WHAT THE TASK ASKS
Could you retype, exactly as written, every line from the top of the records through the line that contains "4 maggio 2021"?

Dataset records
[Start of section]
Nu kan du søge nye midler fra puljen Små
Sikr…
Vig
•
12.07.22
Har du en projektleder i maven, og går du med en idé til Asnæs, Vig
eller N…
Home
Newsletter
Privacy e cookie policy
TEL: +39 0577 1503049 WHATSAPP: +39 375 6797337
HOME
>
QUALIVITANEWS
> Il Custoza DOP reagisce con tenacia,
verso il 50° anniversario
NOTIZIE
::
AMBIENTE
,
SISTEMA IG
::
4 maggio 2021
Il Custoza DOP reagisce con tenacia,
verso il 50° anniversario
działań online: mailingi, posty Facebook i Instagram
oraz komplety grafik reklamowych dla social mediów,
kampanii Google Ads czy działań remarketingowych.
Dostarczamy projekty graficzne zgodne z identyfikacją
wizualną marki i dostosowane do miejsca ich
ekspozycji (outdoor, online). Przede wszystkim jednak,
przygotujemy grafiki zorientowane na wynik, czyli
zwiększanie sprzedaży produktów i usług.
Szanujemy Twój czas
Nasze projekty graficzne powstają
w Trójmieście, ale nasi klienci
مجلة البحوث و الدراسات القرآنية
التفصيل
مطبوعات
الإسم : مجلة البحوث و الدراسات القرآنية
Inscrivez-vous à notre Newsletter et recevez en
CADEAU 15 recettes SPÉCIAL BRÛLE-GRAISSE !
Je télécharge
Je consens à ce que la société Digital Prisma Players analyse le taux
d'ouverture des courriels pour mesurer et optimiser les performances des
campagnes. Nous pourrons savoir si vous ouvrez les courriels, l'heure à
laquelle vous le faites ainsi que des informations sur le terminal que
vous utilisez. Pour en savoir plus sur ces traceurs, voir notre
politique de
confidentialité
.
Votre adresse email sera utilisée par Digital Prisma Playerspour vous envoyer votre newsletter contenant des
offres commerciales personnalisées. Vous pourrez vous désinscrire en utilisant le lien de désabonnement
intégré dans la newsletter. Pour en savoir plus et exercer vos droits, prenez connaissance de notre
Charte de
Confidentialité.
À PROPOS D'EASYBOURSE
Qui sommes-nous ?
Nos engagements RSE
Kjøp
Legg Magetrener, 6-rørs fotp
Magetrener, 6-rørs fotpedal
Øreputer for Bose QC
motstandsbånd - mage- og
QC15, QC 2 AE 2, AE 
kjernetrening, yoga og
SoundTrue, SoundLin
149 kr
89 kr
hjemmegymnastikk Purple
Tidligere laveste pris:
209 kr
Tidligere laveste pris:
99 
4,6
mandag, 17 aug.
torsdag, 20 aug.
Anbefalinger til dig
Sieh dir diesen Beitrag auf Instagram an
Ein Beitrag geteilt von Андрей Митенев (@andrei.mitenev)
[End of section]
TASK SOLUTION
Nu kan du søge nye midler fra puljen Små
Sikr…
Vig
•
12.07.22
Har du en projektleder i maven, og går du med en idé til Asnæs, Vig
eller N…
Home
Newsletter
Privacy e cookie policy
TEL: +39 0577 1503049 WHATSAPP: +39 375 6797337
HOME
>
QUALIVITANEWS
> Il Custoza DOP reagisce con tenacia,
verso il 50° anniversario
NOTIZIE
::
AMBIENTE
,
SISTEMA IG
::
4 maggio 2021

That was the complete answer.